-- Records supplied follows --
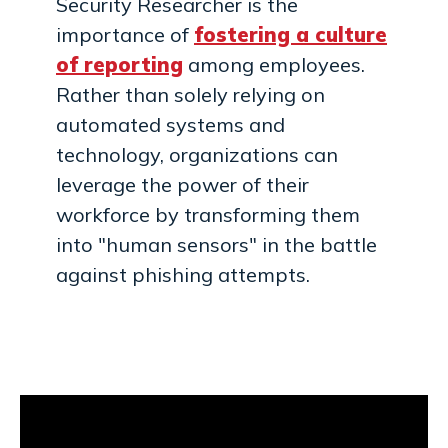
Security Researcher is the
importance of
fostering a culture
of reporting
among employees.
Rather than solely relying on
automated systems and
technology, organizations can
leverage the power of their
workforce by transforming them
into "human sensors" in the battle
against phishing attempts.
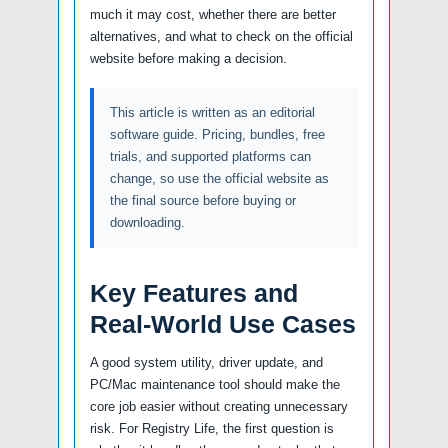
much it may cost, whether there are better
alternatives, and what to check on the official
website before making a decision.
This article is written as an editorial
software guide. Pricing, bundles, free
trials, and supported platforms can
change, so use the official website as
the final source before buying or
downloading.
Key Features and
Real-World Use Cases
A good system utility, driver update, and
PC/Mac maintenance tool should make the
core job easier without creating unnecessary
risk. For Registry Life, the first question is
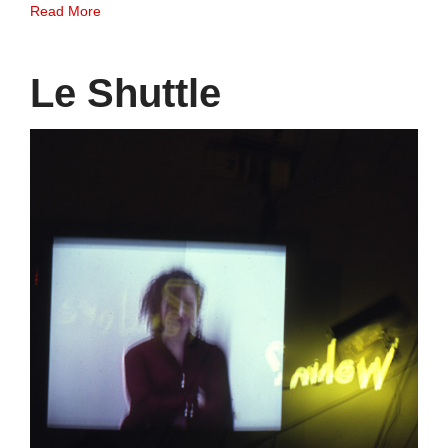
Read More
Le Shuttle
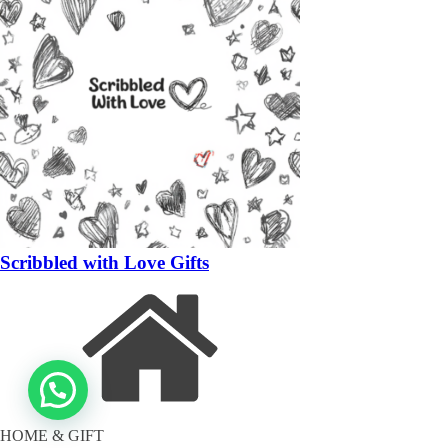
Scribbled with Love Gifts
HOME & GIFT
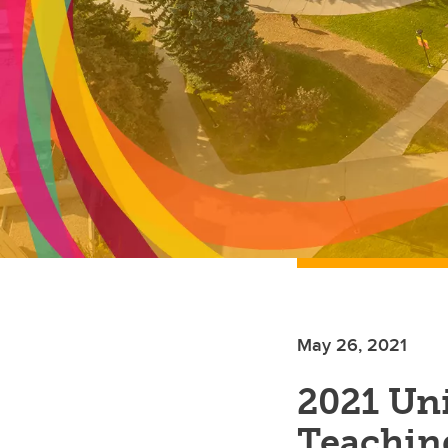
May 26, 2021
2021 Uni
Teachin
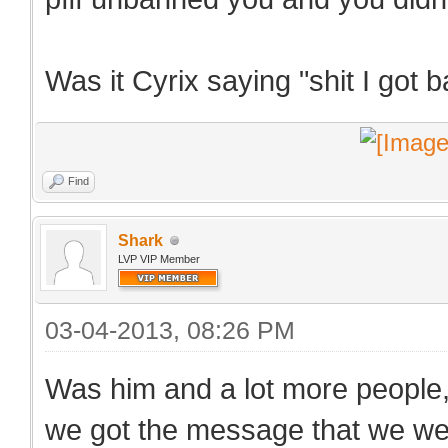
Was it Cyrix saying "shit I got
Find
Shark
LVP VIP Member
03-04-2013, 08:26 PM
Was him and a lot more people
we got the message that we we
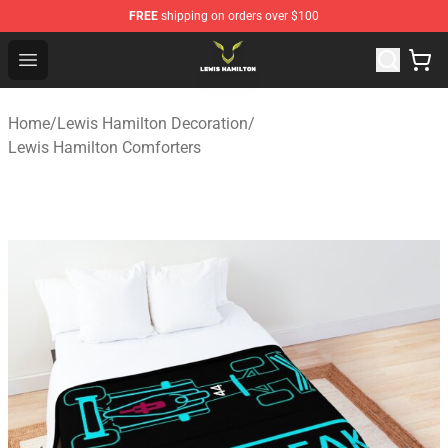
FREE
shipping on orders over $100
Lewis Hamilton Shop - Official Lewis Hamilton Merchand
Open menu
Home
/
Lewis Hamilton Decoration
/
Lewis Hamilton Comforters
-- Records supplied concluded --
Task description
Of all the lines in the data, count those that contain "Hamilton" and give that figure with nothing else.

Reply to the task
3